Earlier on Tuesday, Omar published a joint op-ed in CNN with Rep. Jan Schakowsky (D-Ill.), who is Jewish, urging the country to confront the threat of white nationalism.

“As a Muslim American and a Jewish American elected to the United States Congress, we can no longer sit silently as terror strikes our communities,” the congresswomen wrote. “We cannot allow those who seek to divide and intimidate us to succeed.”

“Whatever our differences, our two communities, Muslim and Jewish, must come together to confront the twin evils of anti-Semitic and Islamophobic violence,” they added.

The opinion piece pointed to the deadly shooting at a synagogue near San Diego last month, in which the alleged gunman, a white supremacist, released an apparent manifesto gloating about having “European ancestry” and expressing his hatred of Jewish people. The suspect also said he was inspired by theNew Zealand mosque shooting, in which another white supremacist allegedly shot and killed 50 people the previous month.  

Anti-Semitic incidents in the U.S. have been on the rise in recent years, reaching near-record levels last year, per the Anti-Defamation League. There has also been an increase in anti-Muslim bias incidents in recent years, with a 15 percent increase in hate crimes targeting American Muslims from 2016 to 2017, according to the Council on American-Islamic Relations.

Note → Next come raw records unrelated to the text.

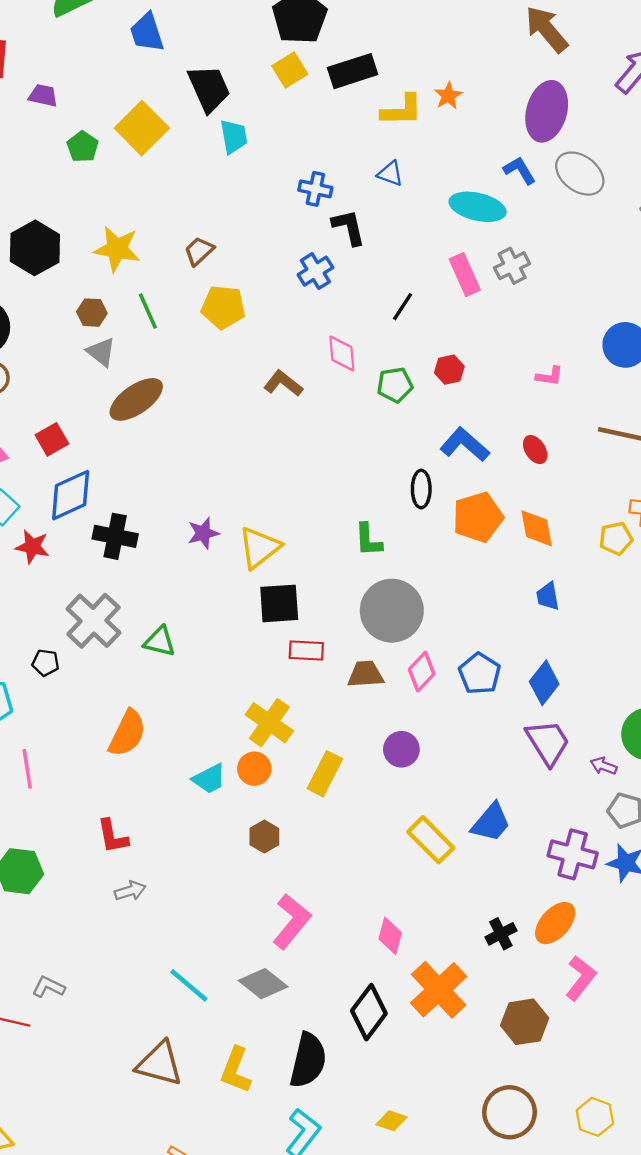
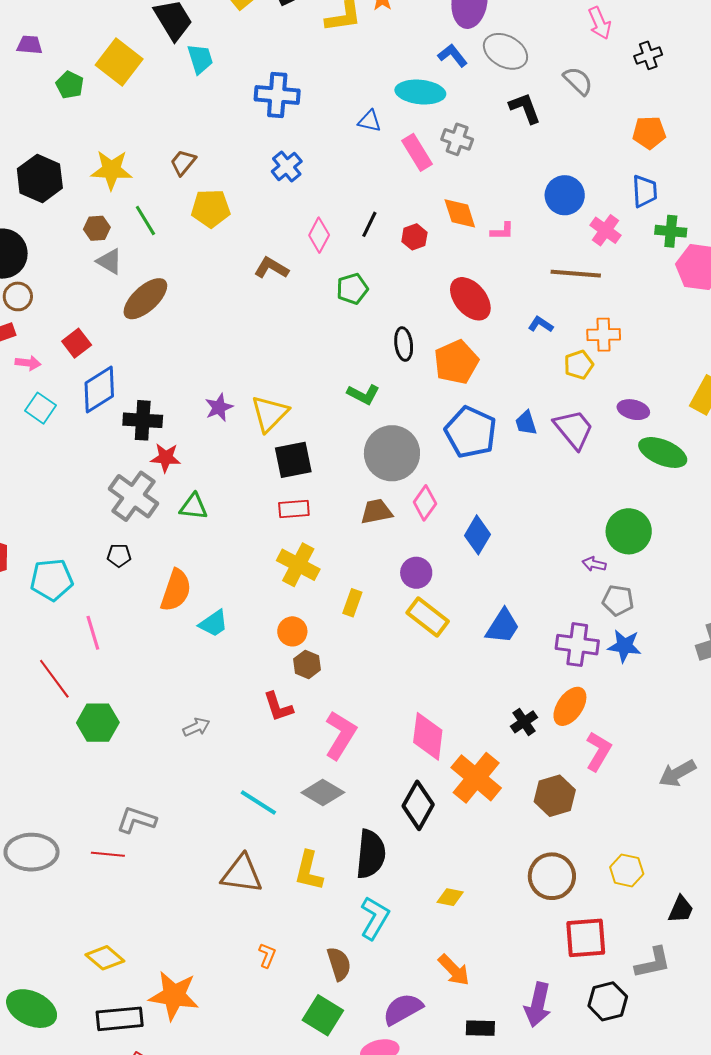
blue triangle: (390, 174) -> (369, 121), moved
blue cross: (315, 189) -> (277, 95), size x1.5
black L-shape: (349, 227) -> (525, 108), moved
gray cross: (512, 266) -> (457, 139), turned -36
black line: (403, 307) -> (369, 224), moved
pink diamond: (342, 353) -> (319, 235), turned 40
green pentagon: (395, 385) -> (352, 289), moved
blue L-shape: (465, 445) -> (541, 324), moved, size x0.6
red ellipse: (535, 450) -> (470, 299), moved, size x1.8
orange diamond: (537, 528) -> (460, 213), moved
green L-shape: (368, 540) -> (363, 394), turned -52
red star: (32, 547) -> (166, 458), moved
red rectangle: (306, 651) -> (294, 509), moved
black pentagon: (46, 663) -> (119, 555), moved
blue pentagon: (480, 674) -> (471, 432), moved, size x1.4
blue diamond: (544, 683) -> (478, 535), moved
purple trapezoid: (548, 742) -> (574, 429), moved
orange circle: (254, 769) -> (292, 631), moved
yellow rectangle: (325, 774) -> (352, 603), size x0.7
cyan trapezoid: (209, 779) -> (214, 623), moved
red L-shape: (113, 836) -> (278, 707), moved
yellow rectangle: (431, 840) -> (428, 617), moved
pink diamond: (390, 936) -> (428, 736), size x1.5
gray L-shape: (49, 987) -> (136, 820), size x1.4

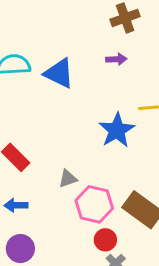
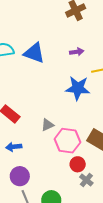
purple arrow: (116, 59) -> (77, 52), moved
blue star: (117, 130) -> (78, 88), turned -30

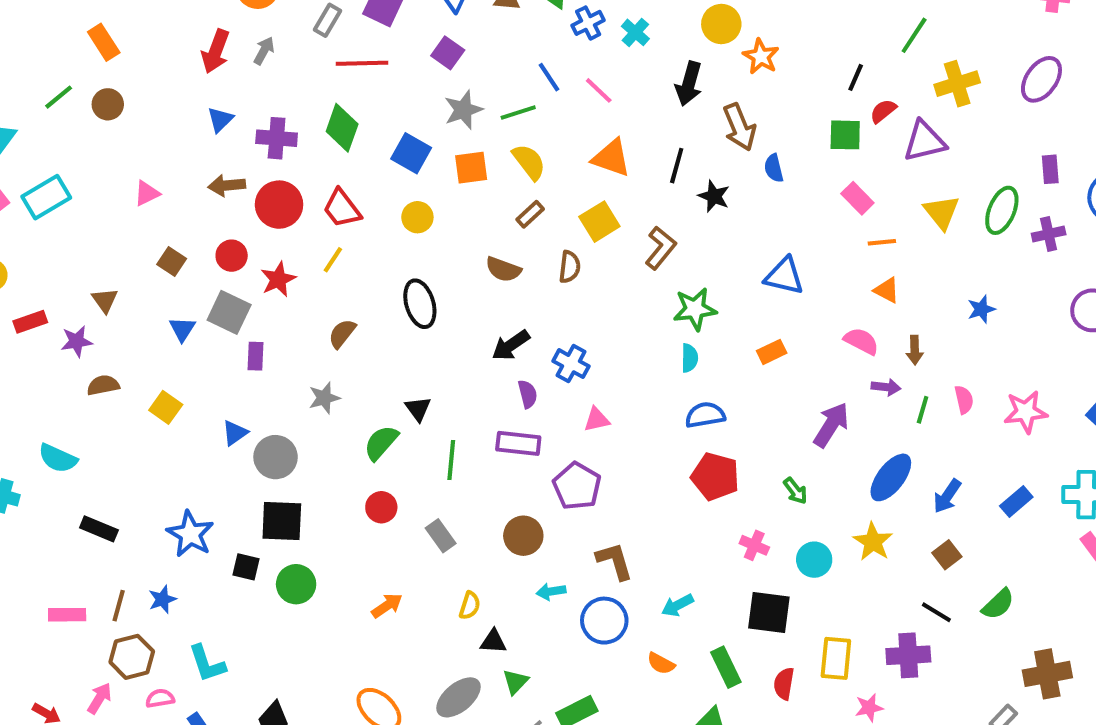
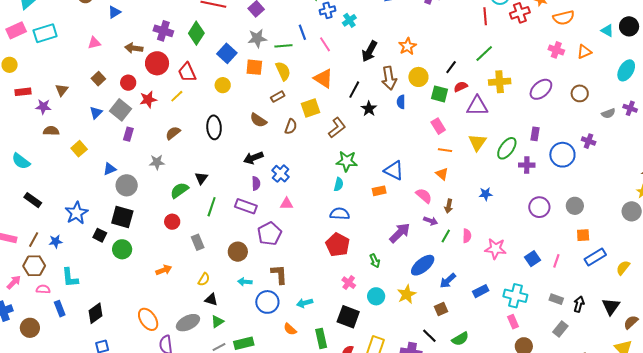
yellow circle: (721, 24) -> (418, 77), moved
blue triangle: (220, 120) -> (114, 12), moved
blue triangle: (784, 276) -> (394, 171), moved

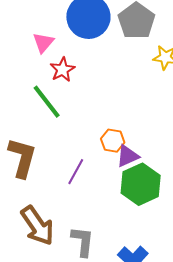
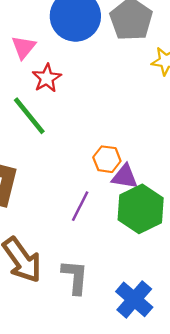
purple triangle: (128, 156) -> (125, 177), turned 35
purple line: (76, 172) -> (80, 206), moved

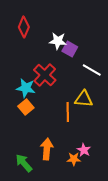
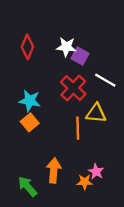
red diamond: (24, 27) -> (27, 47), moved
red cross: (45, 75) -> (73, 88), moved

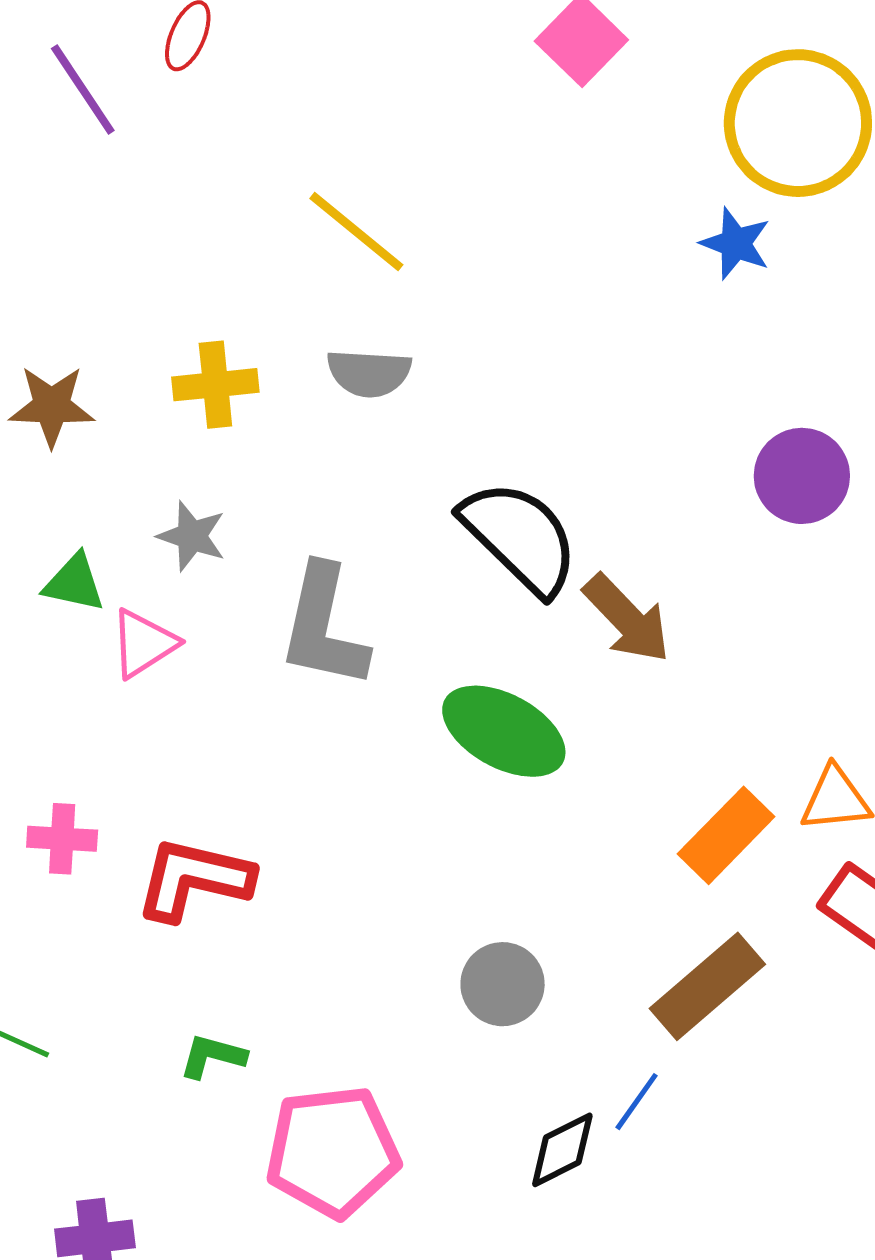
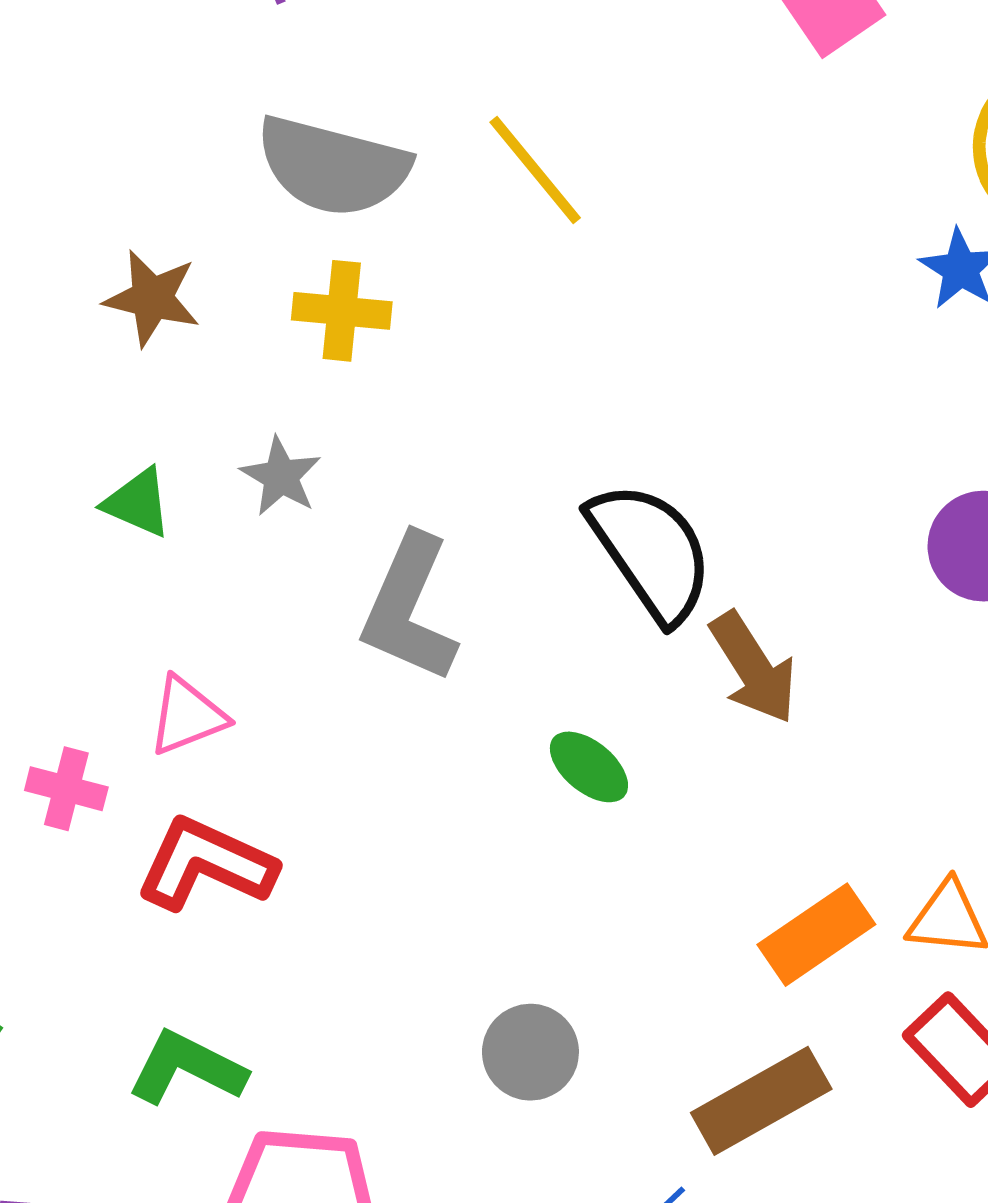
gray semicircle: (369, 373) -> (333, 166), moved, size x1.6
pink triangle: (143, 643) -> (187, 716), moved
green ellipse: (504, 731) -> (589, 767), size x0.6
green L-shape: (212, 1056) -> (187, 1068), size x1.5

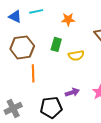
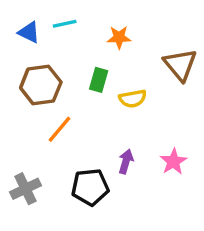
orange line: (33, 73) -> (60, 129), turned 42
purple arrow: (72, 92) -> (126, 162), turned -56

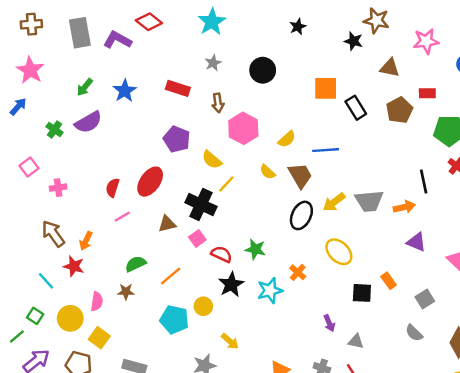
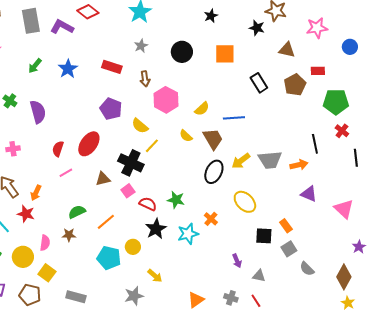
orange square: (326, 88) -> (225, 54), moved
purple semicircle: (88, 122) -> (38, 112), moved, turned -75
gray square: (425, 299) -> (289, 249), moved

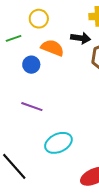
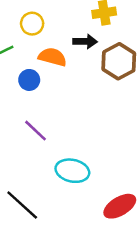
purple line: (32, 107) -> (35, 131), turned 30
cyan ellipse: (58, 143) -> (72, 171), turned 44

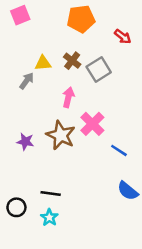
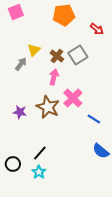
brown cross: (72, 61) -> (57, 56), moved
yellow triangle: (43, 63) -> (34, 50), turned -40
black line: (51, 193) -> (40, 153), turned -56

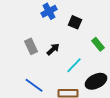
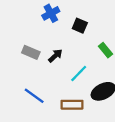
gray rectangle: (31, 46) -> (31, 52), turned -42

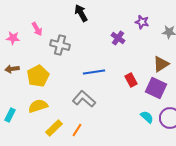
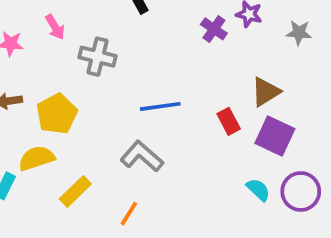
purple cross: (118, 38) -> (214, 29), moved
brown triangle: (161, 64) -> (266, 92), moved
yellow semicircle: (38, 106) -> (37, 158), moved
yellow rectangle: (54, 128) -> (75, 191), moved

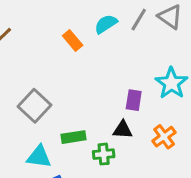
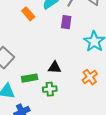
purple rectangle: (134, 100) -> (66, 22), moved
black triangle: (123, 130) -> (55, 67), moved

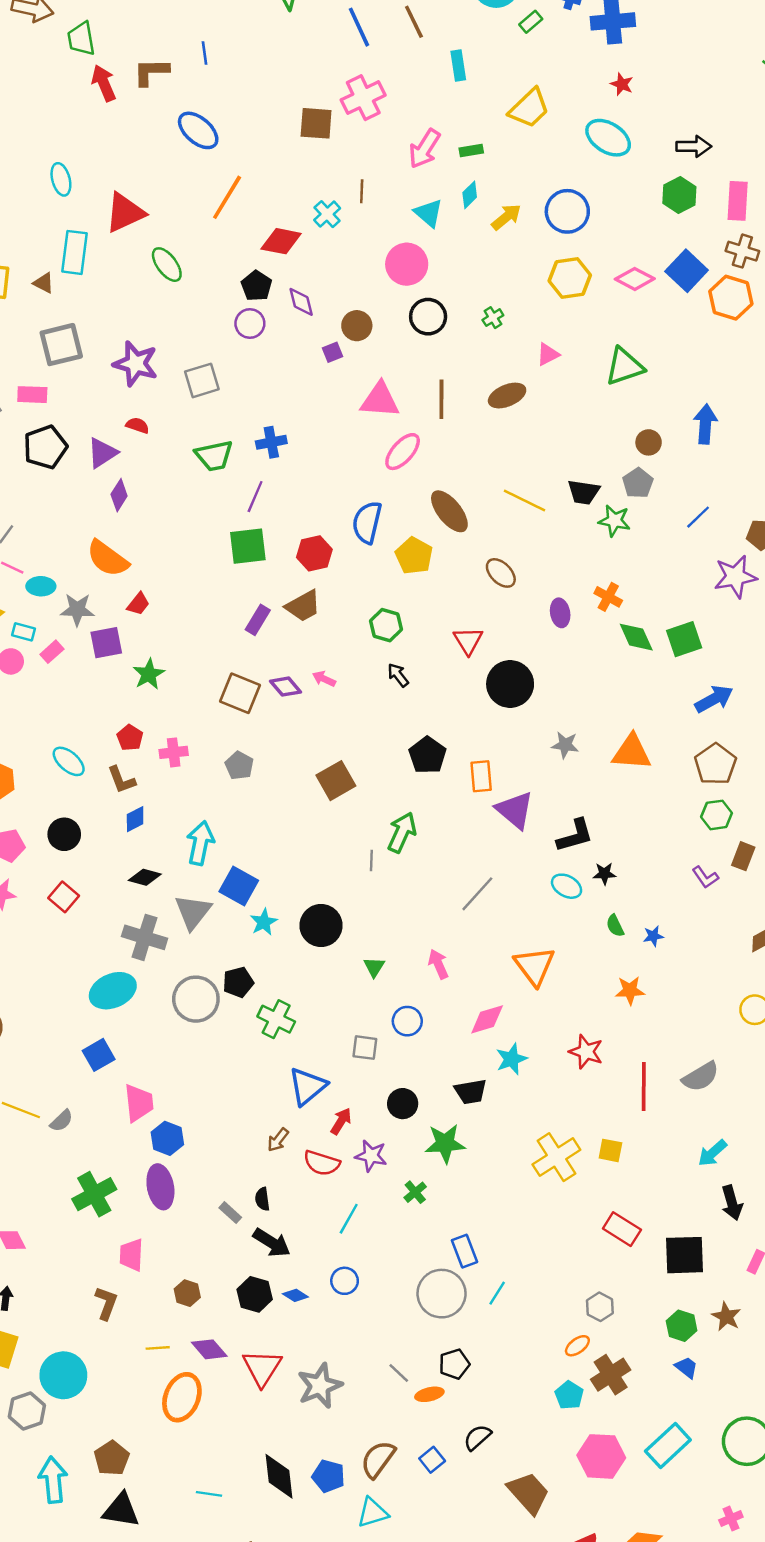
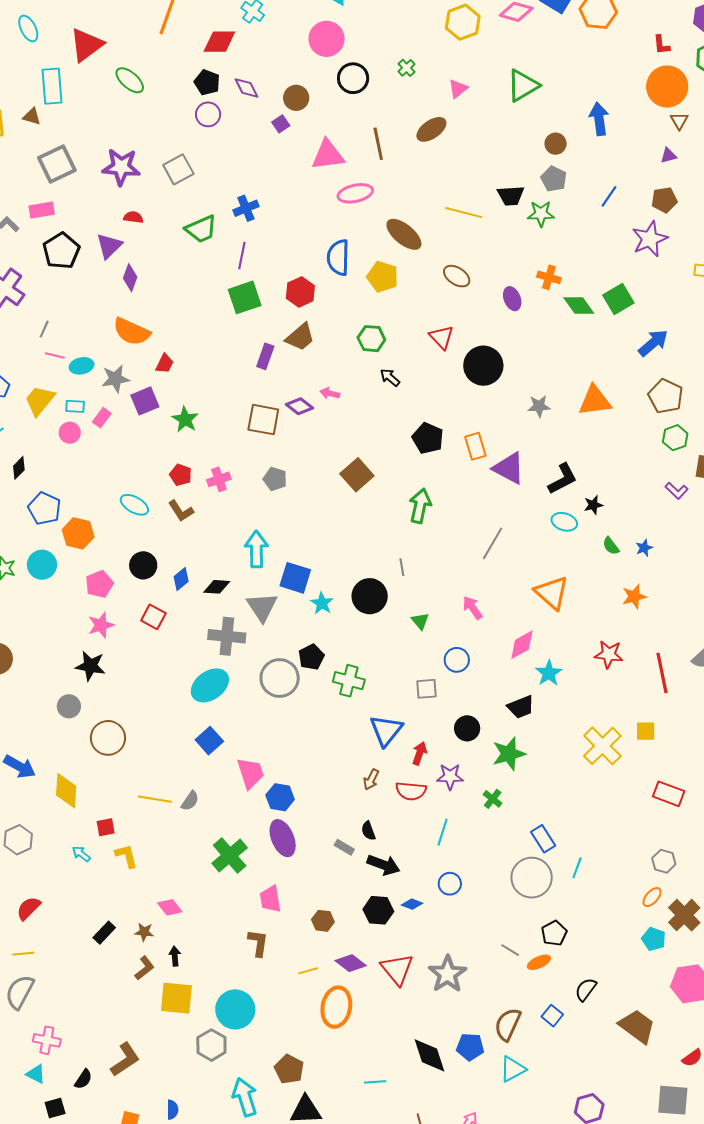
pink ellipse: (403, 452) -> (355, 193), turned 48
blue diamond: (135, 819) -> (181, 579), moved
gray line: (371, 860) -> (402, 567), moved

The congresswomen slammed Trump for normalizing white nationalism, pointing to his notorious statement that there were “very fine people on both sides” of the violent 2017 white supremacist rally in Charlottesville, Virginia.  

“We must be united in our diversity,” Omar said Tuesday about her joint op-ed with Schakowsky. “We can’t allow people to [pit] us against one another.”